Creating a photography website

Am I a hypocrite? Yes. My photography portfolio is completely out-of-date; however, I think I have some good tips to share on creating a photography portfolio website because I worked for two years running a website design firm.  I have built quite a few photography portfolio sites in my day, and I’ve learned what works.

Photography Site Tip #1: Before you do ANYTHING, decide why you’re building a website. You will build a wedding photography site quite differently than a wildlife portfolio site. The key question here is what you want to accomplish. Are you trying to get business, sell fine art, or just wanna share your photos so mom can print ‘em and slap ‘em on the fridge door?  If you take 5 minutes to write down an objective for your site, I promise that your whole website will be simpler and easier to use.  I ALWAYS forced my clients to take this step before I’d even touch their website.  Skip this step at your peril.

Photoblog Site Tips #2:  Stay within your skill level. If you have never used wordpress before, I probably wouldn’t use it.  If you have never coded a website before, I certainly wouldn’t start.  I have seen many photography websites go down the tubes simply because the photographer tried to do it himself and didn’t have the knowledge to do it.

Photography Site Tip #3:  Make it easy to update. Even though I can code and I know wordpress well, I don’t use either of those solutions for my photography portfolio.  Why?  It takes too much effort to update the site.  When I tried using these solutions for my photography portfolio, I never updated the site and it got out of date quite quickly.  Choose something that is fast and easy to update and you’ll update it much more often.

Create a Photography Site #4:  Don’t cheat yourself on SEO w/ missing Alt tags. SEO means search engine optimization.  It basically means that you need to do some things in creating your website to help Google to know what your website is about.  If all you have on your site is a title and photos, there won’t be enough text for Google to place you high in search results.  The best tip for improving your photography site’s SEO is to add Alt and Title tags to EACH PHOTO YOU USE!  These tags are meta tags that you can add to a photo so Google knows what is represented in the photo.  I ALWAYS use alt tags on the photos on this site.  Want proof?  Just hover your mouse over the photo featured on this page.  See the text that appears?  That’s the Alt tag.

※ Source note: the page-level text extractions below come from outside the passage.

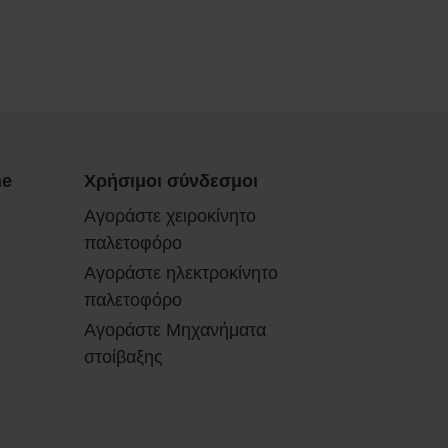
ne
Χρήσιμοι σύνδεσμοι
Αγοράστε χειροκίνητο
παλετοφόρο
Αγοράστε ηλεκτροκίνητο
παλετοφόρο
Αγοράστε Μηχανήματα
στοίβαξης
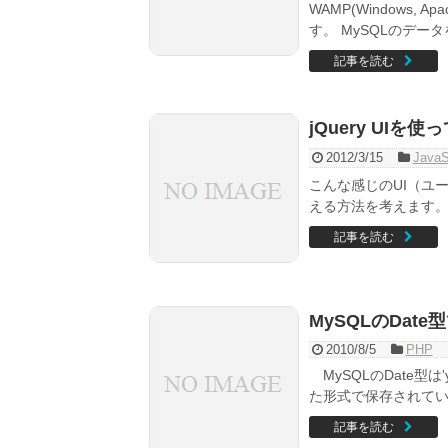
WAMP(Windows, 
す。 MySQLのデータを
記事を読む
jQuery UIを
2012/3/15
JavaS
こんな感じのUI（ユ
える方法を考えます。 
記事を読む
MySQLのDate型
2010/8/5
PHP
MySQLのDate型は'yyy
た形式で保存されてい.
記事を読む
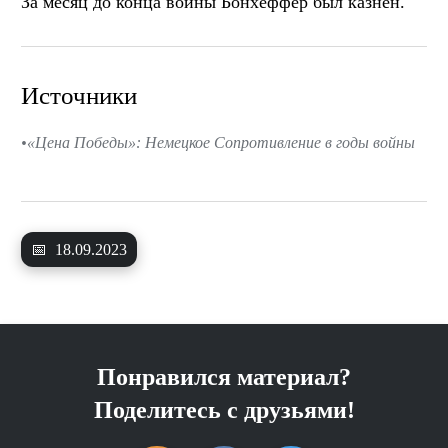
За месяц до конца войны Бонхёффер был казнён.
Источники
«Цена Победы»: Немецкое Сопротивление в годы войны
📅
18.09.2023
Понравился материал?
Поделитесь с друзьями!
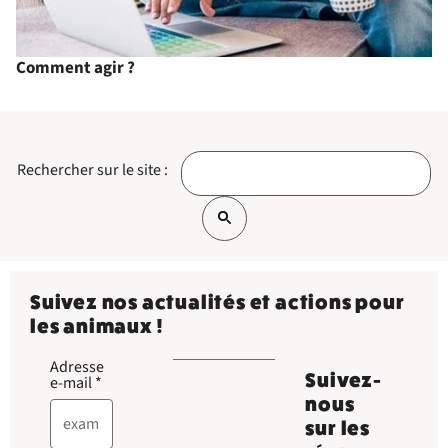
Comment agir ?
Rechercher sur le site :
Suivez nos actualités et actions pour
les animaux !
Adresse
Suivez-
e-mail
*
nous
sur les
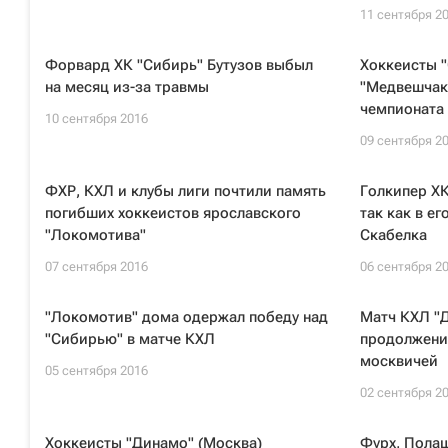
11 сентября 2
Форвард ХК "Сибирь" Бутузов выбыл
Хоккеисты 
на месяц из-за травмы
"Медвешчак"
чемпионата
10 сентября 2016
09 сентября 2
ФХР, КХЛ и клубы лиги почтили память
Голкипер ХК
погибших хоккеистов ярославского
так как в е
"Локомотива"
Скабелка
07 сентября 2016
06 сентября 2
"Локомотив" дома одержал победу над
Матч КХЛ "Д
"Сибирью" в матче КХЛ
продолжени
москвичей
05 сентября 2016
02 сентября 2
Хоккеисты "Динамо" (Москва)
Фурх, Полаш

Build a Photography Site #5:  Don’t shy away from paid solutions. I HATE buying anything that charges a per-month price, but I think it is worth making an exception for a photography portfolio site.  There are so many options that the choice can be daunting.  I have tried almost all of the solutions available, and my two personal favorites are Smugmug and Photomerchant (and I’m not getting paid to say that).

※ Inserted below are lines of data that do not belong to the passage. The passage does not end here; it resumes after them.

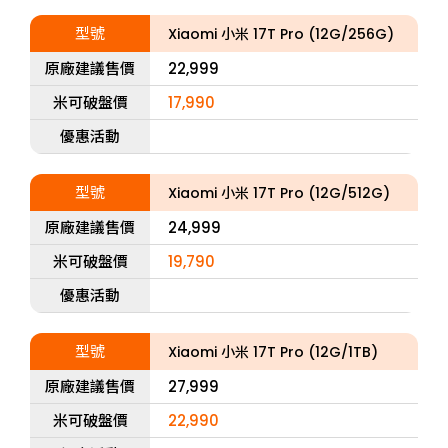
型號
Xiaomi 小米 17T Pro (12G/256G)
原廠建議售價
22,999
米可破盤價
17,990
優惠活動
型號
Xiaomi 小米 17T Pro (12G/512G)
原廠建議售價
24,999
米可破盤價
19,790
優惠活動
型號
Xiaomi 小米 17T Pro (12G/1TB)
原廠建議售價
27,999
米可破盤價
22,990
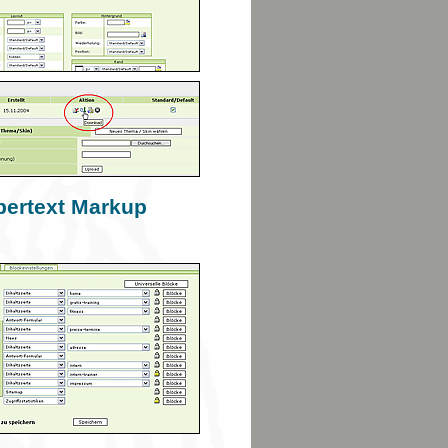
pertext Markup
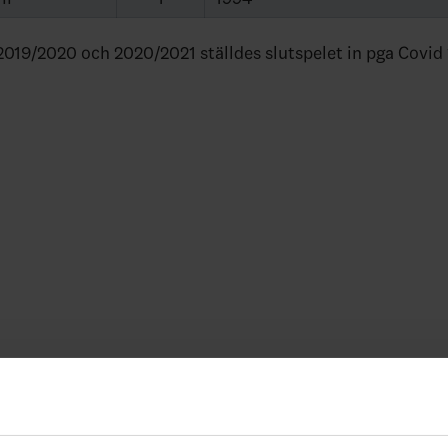
019/2020 och 2020/2021 ställdes slutspelet in pga Covid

Creating a Photography Site #6:  Flash is for portraits, not for websites. Adobe Flash is a tool that some website developers use to create websites.  Unfortunately, Flash takes a long time to load, it is not search engine friendly, some computers can’t display it, and they often look overdone.  If you are choosing a photography site developer, make sure to ask first if they are going to use Flash.  If so, run away.

How to make a photography site #7:  Make the navigation easy. When it comes to creating a menu bar for your website with links to the different pages, DO NOT GET CREATIVE!  Make the website dead simple to use.  Make the navigation easy so people can focus on the photography without being distracted by trying to figure out how to use the site.

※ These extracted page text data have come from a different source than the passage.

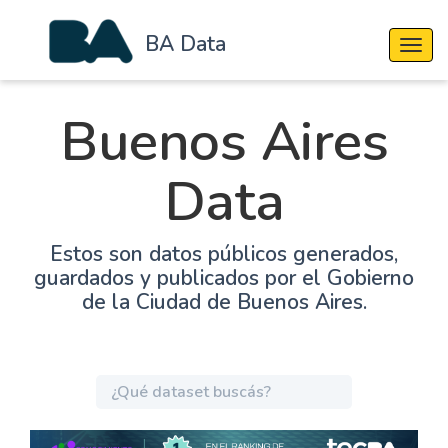
BA Data
Cambi
Buenos Aires
Data
Estos son datos públicos generados,
guardados y publicados por el Gobierno
de la Ciudad de Buenos Aires.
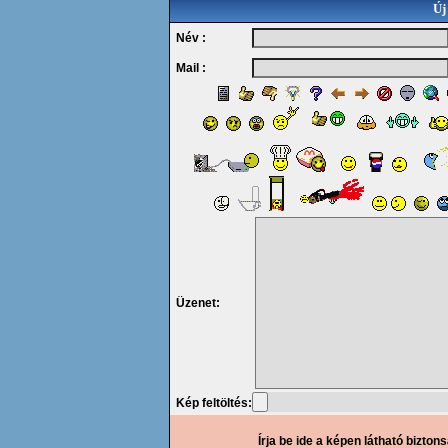
Új
Név :
Mail :
Üzenet:
Kép feltöltés:
Írja be ide a képen látható bizton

Tips for making a photography site #8:  If you include a blog, give it a white background. Photography looks great on black or gray backgrounds, but white text on a dark background is tough to read.  If you’re going to include a blog with lots of text, find a way to put the text on a light background to make it easier to read.

Making a Photography Website Ideas #9:  Give them what they expect. If you want to sell prints or get clients, you probably need to include prices.  This obviously doesn’t apply to high-end photographers, but most clients want the price right away.  If you don’t include prices and your competition does, you probably won’t get many calls.

How to Make a Photography Site #10:  Don’t choose your own photos. When I create a photography portfolio, I choose 100 of my best photos and show them to 10 people who have never seen my photos before.  I do NOT choose other photographers to look through the photos, I choose regular people, because that’s who will look at my site.  I then ask the 10 people to look through the photos and select 20 of their favorites.  If you do this exercise, I bet you’ll be shocked to learn what most people consider to be your best photos.  The results will definitely surprise you.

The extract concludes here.